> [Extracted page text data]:
┌──

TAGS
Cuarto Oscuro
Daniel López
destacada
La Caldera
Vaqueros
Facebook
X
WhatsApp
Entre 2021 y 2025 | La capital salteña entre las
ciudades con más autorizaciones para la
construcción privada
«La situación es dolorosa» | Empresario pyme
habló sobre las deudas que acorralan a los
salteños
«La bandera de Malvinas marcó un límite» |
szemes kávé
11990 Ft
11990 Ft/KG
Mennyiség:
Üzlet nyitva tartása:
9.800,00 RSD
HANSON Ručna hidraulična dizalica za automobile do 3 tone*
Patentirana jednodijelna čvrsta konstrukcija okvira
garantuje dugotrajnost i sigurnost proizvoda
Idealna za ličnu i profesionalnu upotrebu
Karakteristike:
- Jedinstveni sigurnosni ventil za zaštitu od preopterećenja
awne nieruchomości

└──
┌──

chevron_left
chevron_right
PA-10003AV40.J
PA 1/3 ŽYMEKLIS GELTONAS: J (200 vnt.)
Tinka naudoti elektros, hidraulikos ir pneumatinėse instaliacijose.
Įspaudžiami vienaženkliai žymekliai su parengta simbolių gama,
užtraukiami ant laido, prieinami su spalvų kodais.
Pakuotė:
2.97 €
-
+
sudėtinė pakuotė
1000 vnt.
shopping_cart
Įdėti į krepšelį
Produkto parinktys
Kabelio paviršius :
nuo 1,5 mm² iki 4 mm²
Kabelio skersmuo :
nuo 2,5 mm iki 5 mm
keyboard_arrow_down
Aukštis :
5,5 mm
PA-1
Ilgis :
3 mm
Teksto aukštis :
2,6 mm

└──

> [Action item]:
Would you retype exactly the lines above, from the line with "ciudades con más autorizaciones para la" to the line with "awne nieruchomości", with both end lines kept and nothing more?

> [Response to the exercise]:
ciudades con más autorizaciones para la
construcción privada
«La situación es dolorosa» | Empresario pyme
habló sobre las deudas que acorralan a los
salteños
«La bandera de Malvinas marcó un límite» |
szemes kávé
11990 Ft
11990 Ft/KG
Mennyiség:
Üzlet nyitva tartása:
9.800,00 RSD
HANSON Ručna hidraulična dizalica za automobile do 3 tone*
Patentirana jednodijelna čvrsta konstrukcija okvira
garantuje dugotrajnost i sigurnost proizvoda
Idealna za ličnu i profesionalnu upotrebu
Karakteristike:
- Jedinstveni sigurnosni ventil za zaštitu od preopterećenja
awne nieruchomości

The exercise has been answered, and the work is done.